Unable to train: TensorFlow version problems and cuBLAS issue #3

necrashter · 2024-03-12T09:04:42Z

Firstly, thank you for making this open-source. I've been trying to replicate your paper in order to build on it, but I've failed to train the model using the instructions in the README.

py-aiger-sat dependency fails to install due to this issue, regardless of the environment. But it doesn't seem to be necessary for training the model.

Conda Install

In a new conda environment, I installed TensorFlow using pip. It pulled the version 2.16.1, which is newer than the version specified in setup.py: tensorflow>=2.1.0.

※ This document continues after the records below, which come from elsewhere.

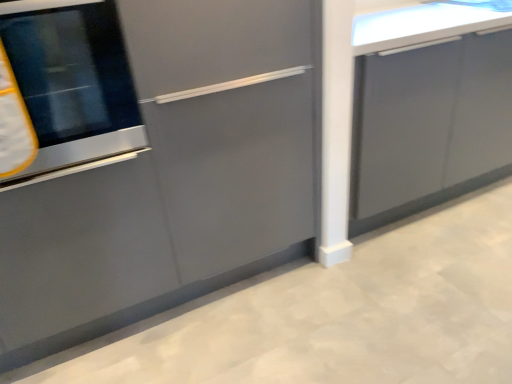 Question: From the image's perspective, is matte gray cabinet at left, acting as the 2th cabinetry starting from the right, on glossy gray cabinet at right, placed as the 1th cabinetry when sorted from right to left?

Choices:
 (A) yes
 (B) no

Answer: (B)

Question: Is matte gray cabinet at left, which is the first cabinetry in left-to-right order, further to camera compared to glossy gray cabinet at right, placed as the 1th cabinetry when sorted from right to left?

Choices:
 (A) yes
 (B) no

Answer: (B)

Question: Is matte gray cabinet at left, which is the first cabinetry in left-to-right order, far away from glossy gray cabinet at right, positioned as the second cabinetry in left-to-right order?

Choices:
 (A) no
 (B) yes

Answer: (A)

Question: From a real-world perspective, is matte gray cabinet at left, acting as the 2th cabinetry starting from the right, over glossy gray cabinet at right, positioned as the second cabinetry in left-to-right order?

Choices:
 (A) no
 (B) yes

Answer: (B)

Question: Can you confirm if matte gray cabinet at left, which is the first cabinetry in left-to-right order, is positioned to the right of glossy gray cabinet at right, positioned as the second cabinetry in left-to-right order?

Choices:
 (A) yes
 (B) no

Answer: (B)

Question: Is matte gray cabinet at left, which is the first cabinetry in left-to-right order, not inside glossy gray cabinet at right, placed as the 1th cabinetry when sorted from right to left?

Choices:
 (A) no
 (B) yes

Answer: (B)

Question: Is glossy gray cabinet at right, positioned as the second cabinetry in left-to-right order, surrounding stainless steel oven at left?

Choices:
 (A) no
 (B) yes

Answer: (A)

Question: From a real-world perspective, is glossy gray cabinet at right, placed as the 1th cabinetry when sorted from right to left, under stainless steel oven at left?

Choices:
 (A) yes
 (B) no

Answer: (A)

Question: Does glossy gray cabinet at right, positioned as the second cabinetry in left-to-right order, appear on the right side of stainless steel oven at left?

Choices:
 (A) no
 (B) yes

Answer: (B)

Question: From a real-world perspective, is glossy gray cabinet at right, placed as the 1th cabinetry when sorted from right to left, on stainless steel oven at left?

Choices:
 (A) yes
 (B) no

Answer: (B)

Question: Is glossy gray cabinet at right, positioned as the second cabinetry in left-to-right order, outside of stainless steel oven at left?

Choices:
 (A) no
 (B) yes

Answer: (B)

Question: Can you confirm if glossy gray cabinet at right, positioned as the second cabinetry in left-to-right order, is smaller than stainless steel oven at left?

Choices:
 (A) yes
 (B) no

Answer: (B)

Question: From the image's perspective, would you say matte gray cabinet at left, which is the first cabinetry in left-to-right order, is shown under stainless steel oven at left?

Choices:
 (A) no
 (B) yes

Answer: (B)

Traceback (most recent call last):
  File "<frozen runpy>", line 198, in _run_module_as_main
  File "<frozen runpy>", line 88, in _run_code
  File "/home/ilker/deepltl/normal/deepltl/train/train_transformer.py", line 187, in <module>
    run()
  File "/home/ilker/deepltl/normal/deepltl/train/train_transformer.py", line 142, in run
    model = transformer.create_model(vars(params), training=True, custom_pos_enc=params.tree_pos_enc)
            ^^^^^^^^^^^^^^^^^^^^^^^^^^^^^^^^^^^^^^^^^^^^^^^^^^^^^^^^^^^^^^^^^^^^^^^^^^^^^^^^^^^^^^^^^
  File "/home/ilker/deepltl/normal/deepltl/models/transformer.py", line 31, in create_model
    predictions, _ = transformer(transformer_inputs, training)
                     ^^^^^^^^^^^^^^^^^^^^^^^^^^^^^^^^^^^^^^^^^
  File "/home/ilker/miniconda3/envs/spotltl/lib/python3.11/site-packages/keras/src/utils/traceback_utils.py", line 123, in error_handler
    raise e.with_traceback(filtered_tb) from None
  File "/home/ilker/miniconda3/envs/spotltl/lib/python3.11/site-packages/keras/src/layers/layer.py", line 723, in __call__
    raise ValueError(
ValueError: Only input tensors may be passed as positional arguments. The following argument value should be passed as a keyword argument: True (of type <class 'bool'>)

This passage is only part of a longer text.